Owing to the fact that as of this year, the age range for Gen Z is 14 to 29 years old, it stands to reason that based on age, a significant portion of this up-and-coming demographic is financially dependent on their parents.

After all, parents can only do so much to make a teenager truly financially independent and while starting early is important when it comes to building solid financial habits, there’s also something to be said for letting kids be kids. That’s a valid approach for parents of the youngest Gen Zers, but for parents of older children in this demographic, different conversations need to be had.

Sure, a strong case can be made that with Gen Z being the youngest generation in the workforce and many of them still in college, it stands to reason that parent financial support is prominent.
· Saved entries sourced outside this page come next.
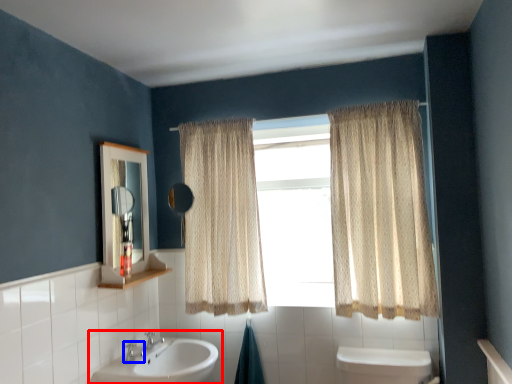 Question: Which of the following is the closest to the observer, sink (highlighted by a red box) or plumbing fixture (highlighted by a blue box)?

Choices:
 (A) sink
 (B) plumbing fixture

Answer: (A) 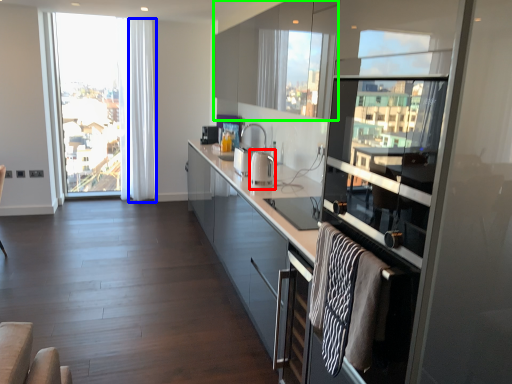 Question: Which object is positioned closest to appliance (highlighted by a red box)? Select from curtain (highlighted by a blue box) and cabinetry (highlighted by a green box).

Choices:
 (A) curtain
 (B) cabinetry

Answer: (B) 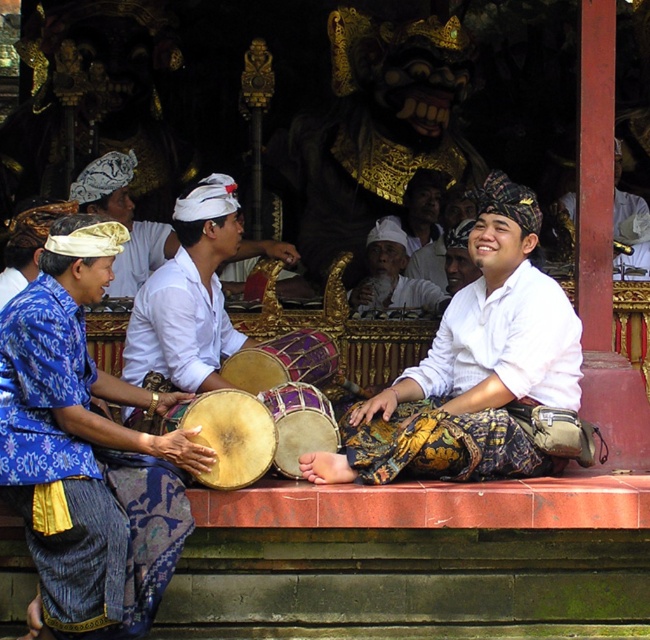 You are a photographer positioned in front of the raised platform where the performers are seated. You want to take a photo of the white cotton shirt at center and the white cotton shirt at right. Which shirt is positioned more to the left side of the platform?

The white cotton shirt at center is positioned more to the left side of the platform than the white cotton shirt at right.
However, the other side of the coin is the parents of kids who are in their mid to late 20s are likely in their 40s and 50s, meaning they need to be focusing on issues such as retirement planning and even long-term care.

Those are difficult boxes to check when mom and dad are acting as de facto banks, but are unlikely to collect on the “loans” they make to their kids.

For Now, Gen Z Needs Financial Support

The 2026 Wells Fargo Money Study confirms some important points about Gen Z, not the least of which is their ongoing financial dependence on their parents.

“The impact of financial pressure on Gen Z extends beyond young adults themselves. Two‑thirds, 64%, of parents with Gen Z children ages 18 to 28 say their children rely on them financially, whether for money, housing, or other support,” according to the bank. “More than half of those parents, 56%, say that support is straining their own finances. Nearly half of Gen Z respondents, 46%, describe their financial lives as messy, and many say they are postponing plans such as relocating, getting married, education and career changes.”

Indeed, Gen Z’s financial struggle is real. So real that the older members of this cohort are delaying major milestones, such as getting married and starting families. There’s something else for advisors and parents to consider. Gen Z’s financial frustrations, which are valid, are compelling many of them to be overly aggressive when investing while also embracing some potentially dubious sources of financial and investing guidance.

“Gen Z is increasingly turning to nontraditional sources for financial information. Nearly half, 44%, rely on YouTube videos, while significant numbers- 34%, turn to Instagram or TikTok, and online communities, 25%,” adds Wells Fargo.

The Parental Predicament

Obviously, it’s hard for caring parents to pass on helping their kids – regardless of ages – when it comes to finances. Some parents are apt to think ignoring such requests amounts to turning their backs on their loved ones. On the other hand, there are significant risks in extending long-term financial assistance to adult children. It’s simple math. Parents in their 50s and 60s that helping kids in their late 20s through early 40s are endangering retirement planning, saving for long-term care and likely trimming inheritances, too.

“This pressure is forcing many parents of Gen Z adults to have uncomfortable conversations about financial independence,” says Wells Fargo.

Parents should eschew anger and frustration their Gen Z kids’ financial struggles in favor of leveraging those issues as teaching moments to help set them on stronger financial paths going forward and it’s not a stretch to say that’s something advisors can assist with.